Core Web Vitals are Google's three field-measured metrics for real-world page experience: how fast the main content loads, how quickly the page responds to interaction, and how stable the layout is as it loads. They are a (light) ranking factor, and far more importantly, a direct measure of whether real users have a good time on your site.
The three metrics in detail
LCP — Largest Contentful Paint (loading). The time until the largest visible element in the viewport — usually a hero image, a heading, or a banner — finishes rendering. It answers "how long until the page looks loaded?" Good is 2.5 seconds or less.
INP — Interaction to Next Paint (interactivity). How quickly the page visually responds to user input — clicks, taps, key presses — across the entire visit. INP replaced First Input Delay (FID) as a Core Web Vital in March 2024, and it is stricter: where FID measured only the first interaction's delay, INP measures the responsiveness of every interaction. Good is 200 milliseconds or less.
CLS — Cumulative Layout Shift (stability). How much the page's content moves around unexpectedly while it loads — the annoyance of reaching to tap a button just as an ad pushes it down. Good is 0.1 or less.
Lab data vs field data — the distinction that trips people up
Tools like Lighthouse give you lab data: a single, simulated page load in a controlled environment.
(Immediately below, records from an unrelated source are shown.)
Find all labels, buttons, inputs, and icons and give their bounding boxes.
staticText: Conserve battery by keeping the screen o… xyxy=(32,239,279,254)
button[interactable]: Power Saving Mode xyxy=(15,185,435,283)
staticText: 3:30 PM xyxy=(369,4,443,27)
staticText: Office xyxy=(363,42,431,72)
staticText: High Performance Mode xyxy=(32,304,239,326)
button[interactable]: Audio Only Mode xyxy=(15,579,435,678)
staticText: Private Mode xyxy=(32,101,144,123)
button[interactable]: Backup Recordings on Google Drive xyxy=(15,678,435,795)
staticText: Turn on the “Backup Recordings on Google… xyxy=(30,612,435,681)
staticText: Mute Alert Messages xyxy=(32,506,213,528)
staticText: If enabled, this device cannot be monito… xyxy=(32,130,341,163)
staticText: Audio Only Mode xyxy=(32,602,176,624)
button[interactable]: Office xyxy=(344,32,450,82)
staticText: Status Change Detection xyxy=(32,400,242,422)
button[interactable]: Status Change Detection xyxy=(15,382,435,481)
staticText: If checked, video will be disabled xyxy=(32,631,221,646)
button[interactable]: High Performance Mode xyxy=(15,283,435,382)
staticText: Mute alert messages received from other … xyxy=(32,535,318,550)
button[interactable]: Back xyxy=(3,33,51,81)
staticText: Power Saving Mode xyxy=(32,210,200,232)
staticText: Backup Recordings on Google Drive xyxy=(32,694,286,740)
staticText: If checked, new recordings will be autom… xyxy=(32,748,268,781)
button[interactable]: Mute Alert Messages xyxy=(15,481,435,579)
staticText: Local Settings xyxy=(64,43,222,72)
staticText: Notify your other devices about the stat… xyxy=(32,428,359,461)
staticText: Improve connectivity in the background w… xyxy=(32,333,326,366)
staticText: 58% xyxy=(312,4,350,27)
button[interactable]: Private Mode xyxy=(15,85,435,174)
It is excellent for debugging because it is repeatable. But Google does not rank on lab data — it uses field data: measurements from real Chrome users, aggregated in the Chrome User Experience Report (CrUX), evaluated at the 75th percentile. That percentile matters: it means three out of four of your visitors must have a good experience for the metric to pass.
This is why a page can score a green 95 in Lighthouse and still fail Core Web Vitals in Search Console — the lab test ran on a fast simulated connection, while your real users are on mid-range phones and patchy networks. Always trust field data for the verdict and use lab data to find the cause.
Where to measure them
- PageSpeed Insights — shows both field (CrUX) and lab data for a URL, with specific opportunities.
- Search Console → Core Web Vitals report — field data for your whole site, grouped by URL patterns, with "Poor / Needs improvement / Good" buckets. This is your scorecard.
- Chrome DevTools and the Web Vitals extension — for live, in-browser debugging as you interact with the page.
Fix them in order of impact
For most sites the priority is LCP first (it fails most often and caching usually moves it fast), then CLS (often quick wins like setting image dimensions), then INP (usually the hardest, because it means reducing JavaScript). Each has its own guide in this series.
A note on how much it matters for rankings
Core Web Vitals are a real but lightweight ranking signal — they are a tiebreaker, not a magic lever. Great content on a slow page still beats thin content on a fast one. But a genuinely poor experience can hold back content that would otherwise rank, and it costs you conversions regardless of rankings. Treat it as table stakes, not a growth strategy.